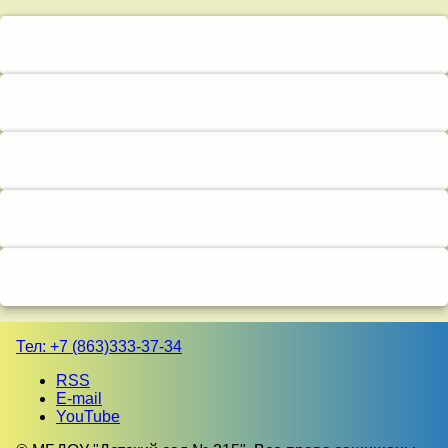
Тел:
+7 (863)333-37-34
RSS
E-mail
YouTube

_ _ _ _

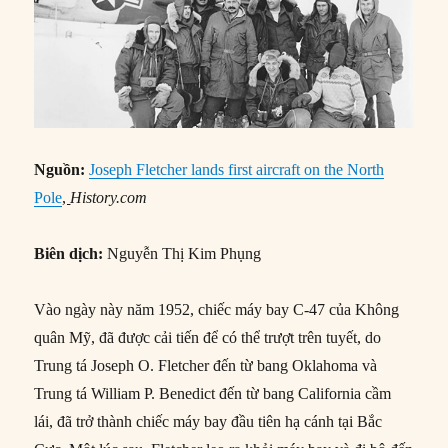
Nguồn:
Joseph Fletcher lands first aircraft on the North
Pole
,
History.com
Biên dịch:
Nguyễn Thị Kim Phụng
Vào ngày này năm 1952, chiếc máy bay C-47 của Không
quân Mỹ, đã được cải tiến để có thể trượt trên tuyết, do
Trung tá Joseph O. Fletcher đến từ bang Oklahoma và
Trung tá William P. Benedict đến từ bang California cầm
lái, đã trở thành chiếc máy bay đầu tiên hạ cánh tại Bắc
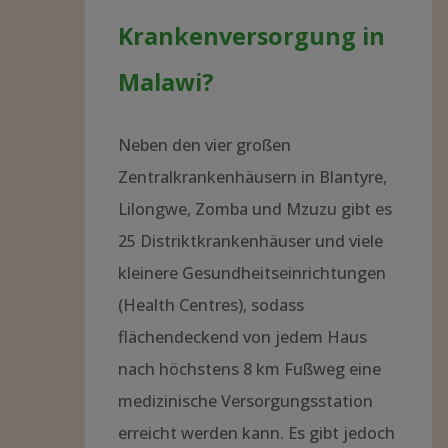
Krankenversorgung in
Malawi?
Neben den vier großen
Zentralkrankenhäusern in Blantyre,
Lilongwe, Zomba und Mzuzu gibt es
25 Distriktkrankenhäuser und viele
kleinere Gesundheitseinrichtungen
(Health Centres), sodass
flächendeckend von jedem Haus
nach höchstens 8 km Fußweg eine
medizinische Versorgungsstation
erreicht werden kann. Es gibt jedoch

_ _ _ _

** Task requirements **
In the entries above, how many lines hold the word "Joseph"? State the number and nothing else.

** Result for this exercise **
2